(Rendered page images)
.....
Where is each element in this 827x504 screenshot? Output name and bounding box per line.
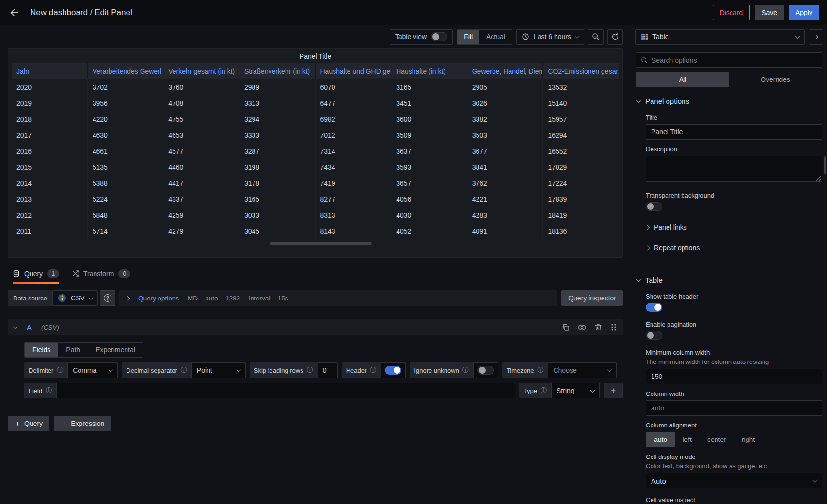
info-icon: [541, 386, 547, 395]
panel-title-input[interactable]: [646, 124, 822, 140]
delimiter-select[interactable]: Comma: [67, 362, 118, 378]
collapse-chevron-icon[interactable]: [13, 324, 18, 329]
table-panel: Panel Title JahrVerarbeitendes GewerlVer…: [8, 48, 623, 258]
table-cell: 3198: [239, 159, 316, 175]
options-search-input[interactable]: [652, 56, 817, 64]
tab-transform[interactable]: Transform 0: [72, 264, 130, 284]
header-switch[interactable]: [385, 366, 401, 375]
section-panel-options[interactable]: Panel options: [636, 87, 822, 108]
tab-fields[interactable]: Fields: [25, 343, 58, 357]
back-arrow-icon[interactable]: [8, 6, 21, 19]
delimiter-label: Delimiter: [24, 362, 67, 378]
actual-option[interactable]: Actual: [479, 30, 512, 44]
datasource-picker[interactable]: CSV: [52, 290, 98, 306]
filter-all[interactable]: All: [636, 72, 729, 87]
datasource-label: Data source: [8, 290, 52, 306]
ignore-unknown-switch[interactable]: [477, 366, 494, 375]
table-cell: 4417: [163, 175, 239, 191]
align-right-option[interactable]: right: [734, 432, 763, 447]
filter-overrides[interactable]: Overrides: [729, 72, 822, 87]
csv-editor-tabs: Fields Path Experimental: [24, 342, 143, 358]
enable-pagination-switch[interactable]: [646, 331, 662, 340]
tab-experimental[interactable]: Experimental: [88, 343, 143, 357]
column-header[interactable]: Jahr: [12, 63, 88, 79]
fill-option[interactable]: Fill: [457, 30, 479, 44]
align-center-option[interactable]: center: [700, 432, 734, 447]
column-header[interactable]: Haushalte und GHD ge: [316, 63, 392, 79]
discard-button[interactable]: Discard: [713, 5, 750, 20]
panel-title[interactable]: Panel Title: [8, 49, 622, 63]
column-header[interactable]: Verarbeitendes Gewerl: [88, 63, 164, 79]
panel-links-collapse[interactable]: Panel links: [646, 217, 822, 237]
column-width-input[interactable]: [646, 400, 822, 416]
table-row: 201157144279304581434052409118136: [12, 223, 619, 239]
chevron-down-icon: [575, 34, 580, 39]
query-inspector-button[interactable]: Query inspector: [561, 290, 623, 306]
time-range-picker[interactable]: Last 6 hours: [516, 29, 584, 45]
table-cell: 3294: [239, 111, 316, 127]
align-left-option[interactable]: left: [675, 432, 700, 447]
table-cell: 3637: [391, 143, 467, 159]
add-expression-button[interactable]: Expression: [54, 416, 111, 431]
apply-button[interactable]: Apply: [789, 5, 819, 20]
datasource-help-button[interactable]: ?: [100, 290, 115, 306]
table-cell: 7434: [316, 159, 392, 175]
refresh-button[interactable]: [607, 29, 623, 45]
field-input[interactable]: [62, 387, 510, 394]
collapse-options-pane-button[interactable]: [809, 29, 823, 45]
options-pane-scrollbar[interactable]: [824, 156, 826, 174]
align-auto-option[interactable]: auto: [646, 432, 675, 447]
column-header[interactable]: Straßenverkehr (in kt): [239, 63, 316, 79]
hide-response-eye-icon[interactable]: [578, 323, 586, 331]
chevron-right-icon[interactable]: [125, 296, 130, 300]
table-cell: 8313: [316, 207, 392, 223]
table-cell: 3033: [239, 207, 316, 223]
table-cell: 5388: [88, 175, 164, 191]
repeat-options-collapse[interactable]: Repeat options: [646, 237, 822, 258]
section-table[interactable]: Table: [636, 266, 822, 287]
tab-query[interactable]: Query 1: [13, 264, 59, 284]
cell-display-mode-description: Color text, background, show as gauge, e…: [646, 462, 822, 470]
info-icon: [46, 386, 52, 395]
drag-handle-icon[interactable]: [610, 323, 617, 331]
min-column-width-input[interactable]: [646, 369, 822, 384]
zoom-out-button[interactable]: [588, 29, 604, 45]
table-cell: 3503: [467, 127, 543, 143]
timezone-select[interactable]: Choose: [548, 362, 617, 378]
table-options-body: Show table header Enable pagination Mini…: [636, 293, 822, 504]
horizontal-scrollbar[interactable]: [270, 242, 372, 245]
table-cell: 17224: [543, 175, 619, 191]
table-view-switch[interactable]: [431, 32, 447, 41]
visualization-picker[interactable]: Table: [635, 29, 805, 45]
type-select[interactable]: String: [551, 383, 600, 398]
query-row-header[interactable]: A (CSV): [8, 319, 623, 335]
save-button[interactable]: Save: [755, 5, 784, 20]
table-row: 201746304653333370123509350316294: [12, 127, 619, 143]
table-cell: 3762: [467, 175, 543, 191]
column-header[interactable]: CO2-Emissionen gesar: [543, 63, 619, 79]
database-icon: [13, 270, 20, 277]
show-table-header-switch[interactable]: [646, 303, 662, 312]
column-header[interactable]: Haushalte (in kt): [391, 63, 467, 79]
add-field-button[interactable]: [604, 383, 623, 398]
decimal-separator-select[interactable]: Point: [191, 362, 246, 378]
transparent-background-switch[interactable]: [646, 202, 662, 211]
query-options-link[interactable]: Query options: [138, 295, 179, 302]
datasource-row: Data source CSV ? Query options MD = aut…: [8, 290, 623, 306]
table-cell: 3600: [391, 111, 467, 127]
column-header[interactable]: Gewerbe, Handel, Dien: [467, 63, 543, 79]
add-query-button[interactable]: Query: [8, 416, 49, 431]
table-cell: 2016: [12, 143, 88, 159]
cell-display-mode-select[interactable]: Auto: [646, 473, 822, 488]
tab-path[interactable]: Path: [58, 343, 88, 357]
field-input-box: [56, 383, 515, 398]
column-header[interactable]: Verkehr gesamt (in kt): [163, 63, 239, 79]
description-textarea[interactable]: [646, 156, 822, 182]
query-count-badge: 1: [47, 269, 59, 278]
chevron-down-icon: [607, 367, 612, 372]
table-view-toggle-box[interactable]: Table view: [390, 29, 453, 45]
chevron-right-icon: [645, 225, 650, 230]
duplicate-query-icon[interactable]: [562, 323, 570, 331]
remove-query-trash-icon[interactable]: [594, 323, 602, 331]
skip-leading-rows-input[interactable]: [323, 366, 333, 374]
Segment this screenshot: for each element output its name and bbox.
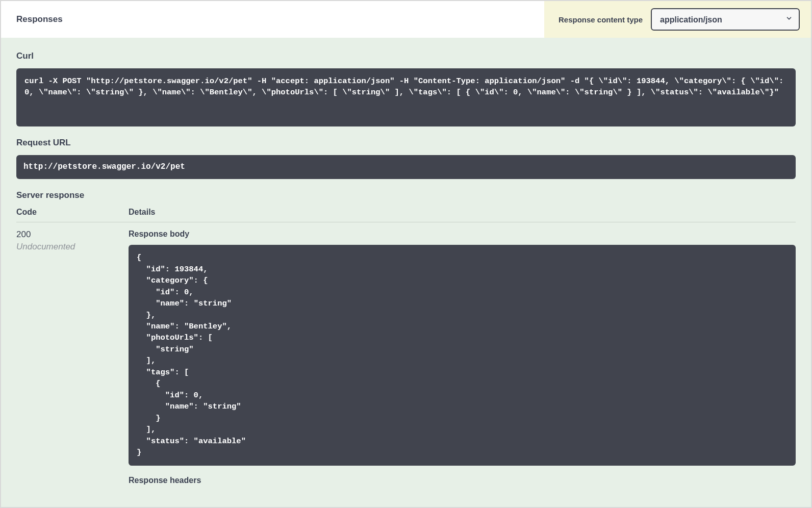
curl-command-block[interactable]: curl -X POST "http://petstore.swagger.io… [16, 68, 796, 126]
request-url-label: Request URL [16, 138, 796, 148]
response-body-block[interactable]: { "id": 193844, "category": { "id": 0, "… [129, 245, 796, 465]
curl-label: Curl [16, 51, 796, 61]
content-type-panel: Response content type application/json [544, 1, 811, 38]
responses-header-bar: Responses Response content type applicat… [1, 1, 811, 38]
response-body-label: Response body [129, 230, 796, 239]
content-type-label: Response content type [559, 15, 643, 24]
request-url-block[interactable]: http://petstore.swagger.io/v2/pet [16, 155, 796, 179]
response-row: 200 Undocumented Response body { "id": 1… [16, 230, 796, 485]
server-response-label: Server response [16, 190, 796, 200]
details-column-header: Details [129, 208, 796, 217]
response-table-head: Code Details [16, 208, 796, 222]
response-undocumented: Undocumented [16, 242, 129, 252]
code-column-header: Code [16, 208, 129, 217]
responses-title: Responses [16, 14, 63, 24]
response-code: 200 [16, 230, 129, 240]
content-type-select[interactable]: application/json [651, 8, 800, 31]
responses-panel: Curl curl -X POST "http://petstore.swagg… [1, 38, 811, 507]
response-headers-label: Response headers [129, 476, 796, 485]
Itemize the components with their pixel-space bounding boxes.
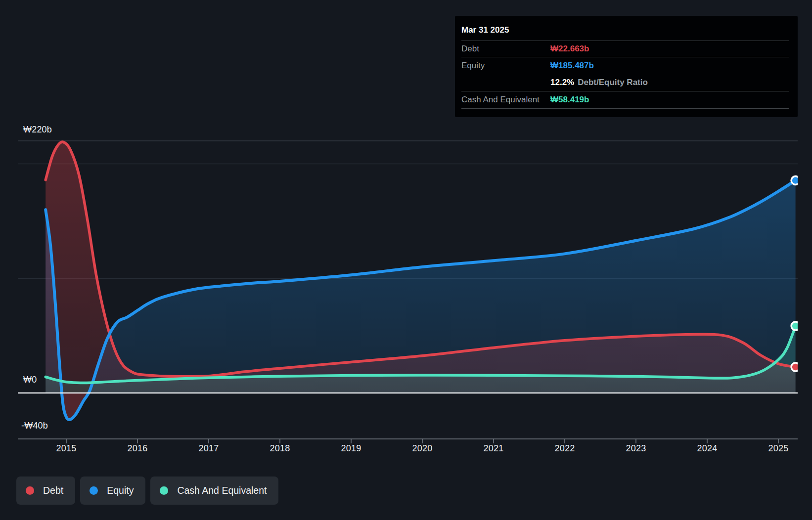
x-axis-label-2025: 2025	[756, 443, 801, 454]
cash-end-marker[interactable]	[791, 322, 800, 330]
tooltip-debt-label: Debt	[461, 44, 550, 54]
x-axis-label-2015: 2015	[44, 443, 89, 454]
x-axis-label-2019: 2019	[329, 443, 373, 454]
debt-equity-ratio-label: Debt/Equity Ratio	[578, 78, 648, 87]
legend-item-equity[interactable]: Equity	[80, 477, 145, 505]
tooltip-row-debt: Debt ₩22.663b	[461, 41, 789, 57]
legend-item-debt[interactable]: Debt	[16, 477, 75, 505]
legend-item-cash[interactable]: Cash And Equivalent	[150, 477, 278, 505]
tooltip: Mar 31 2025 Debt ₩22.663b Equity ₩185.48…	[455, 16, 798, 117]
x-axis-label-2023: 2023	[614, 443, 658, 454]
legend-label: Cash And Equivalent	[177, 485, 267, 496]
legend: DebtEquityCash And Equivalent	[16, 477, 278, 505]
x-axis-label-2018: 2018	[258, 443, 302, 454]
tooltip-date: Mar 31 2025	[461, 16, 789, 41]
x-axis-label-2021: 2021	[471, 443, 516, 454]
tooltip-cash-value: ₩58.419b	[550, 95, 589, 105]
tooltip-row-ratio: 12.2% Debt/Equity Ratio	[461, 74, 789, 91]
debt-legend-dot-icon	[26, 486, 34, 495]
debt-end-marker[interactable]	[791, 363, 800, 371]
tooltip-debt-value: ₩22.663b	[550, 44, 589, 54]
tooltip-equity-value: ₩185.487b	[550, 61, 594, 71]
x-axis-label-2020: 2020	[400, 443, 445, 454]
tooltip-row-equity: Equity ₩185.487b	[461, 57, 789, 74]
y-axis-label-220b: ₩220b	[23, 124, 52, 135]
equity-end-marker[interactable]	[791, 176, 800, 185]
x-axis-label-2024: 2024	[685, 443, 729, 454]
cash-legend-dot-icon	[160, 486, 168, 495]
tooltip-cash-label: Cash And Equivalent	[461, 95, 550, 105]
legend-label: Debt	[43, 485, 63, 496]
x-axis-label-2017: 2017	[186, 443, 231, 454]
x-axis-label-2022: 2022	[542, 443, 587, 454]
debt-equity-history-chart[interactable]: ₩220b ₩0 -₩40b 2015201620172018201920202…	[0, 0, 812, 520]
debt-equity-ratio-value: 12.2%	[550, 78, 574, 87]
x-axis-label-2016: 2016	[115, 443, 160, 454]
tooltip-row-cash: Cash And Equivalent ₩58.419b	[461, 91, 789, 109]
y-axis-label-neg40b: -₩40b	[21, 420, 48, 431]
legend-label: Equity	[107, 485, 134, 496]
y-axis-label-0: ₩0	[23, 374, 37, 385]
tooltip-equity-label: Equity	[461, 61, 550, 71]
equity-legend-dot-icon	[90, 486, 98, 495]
.....
__WHAT YOU ARE ASKED TO DO__
Take every line from the data above that holds "petstore" and copy it out.

__RESULT OF THE TASK__
curl-command-block[interactable]: curl -X POST "http://petstore.swagger.io… [16, 68, 796, 126]
request-url-block[interactable]: http://petstore.swagger.io/v2/pet [16, 155, 796, 179]
responses-panel: Curl curl -X POST "http://petstore.swagg… [1, 38, 811, 507]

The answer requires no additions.